还有一个问题就是,当你多次请求该页面,该页面会把你当成网络攻击器,拒绝你访问。并报出429 430错误。
Exception in thread "main" org.jsoup.HttpStatusException: HTTP error fetching URL. Status=429, URL=https://www.ele.me/restapi/shopping/v2/menu?restaurant_id=157108780
at org.jsoup.helper.HttpConnection$Response.execute(HttpConnection.java:679)
at org.jsoup.helper.HttpConnection$Response.execute(HttpConnection.java:628)
at org.jsoup.helper.HttpConnection.execute(HttpConnection.java:260)
at com.yc.elm.utils.DataUtil.parseFoods(DataUtil.java:51)
at com.yc.elm.utils.DataUtil.main(DataUtil.java:33)
Exception in thread "main" org.jsoup.HttpStatusException: HTTP error fetching URL. Status=430, URL=https://www.ele.me/restapi/shopping/restaurants?extras%255B%255D=activities&geohash=wx4erybdnx4&latitude=39.98375&limit=24&longitude=116.35717&offset=0&terminal=web
at org.jsoup.helper.HttpConnection$Response.execute(HttpConnection.java:679)

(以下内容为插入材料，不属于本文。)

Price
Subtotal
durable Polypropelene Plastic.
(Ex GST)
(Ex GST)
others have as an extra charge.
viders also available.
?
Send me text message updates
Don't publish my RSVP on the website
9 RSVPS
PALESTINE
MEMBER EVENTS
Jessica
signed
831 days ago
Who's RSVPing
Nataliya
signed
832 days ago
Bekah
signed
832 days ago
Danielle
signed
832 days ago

at org.jsoup.helper.HttpConnection$Response.execute(HttpConnection.java:628)
at org.jsoup.helper.HttpConnection.execute(HttpConnection.java:260)

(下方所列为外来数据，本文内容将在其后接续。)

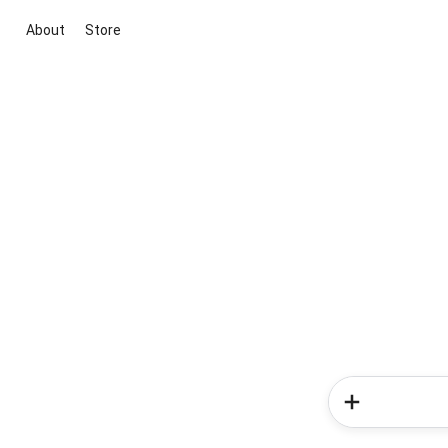
About
Store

at com.yc.elm.utils.DataUtil.main(DataUtil.java:27)
429 Too Many Requests (太多请求)
当你需要限制客户端请求某个服务数量时,该状态码就很有用,也就是请求速度限制。
在此之前,有一些类似的状态码,例如 '509 Bandwidth Limit Exceeded'. Twitter 使用 420 (这不是HTTP定义的状态码)
如果你希望限制客户端对服务的请求数,可使用 429 状态码,同时包含一个 Retry-After 响应头用于告诉客户端多长时间后可以再次请求服务。
报429后 隔段时间再次访问还是可以,一旦报430,就必须更换IP地址,这里没有对伪装IP和配置代理进行下一步研究,这个问题暂时没有解决。亲测,这里可以用代码模拟下拉三个页面。
结果:
数据量还是太小,但这是一个好的开始。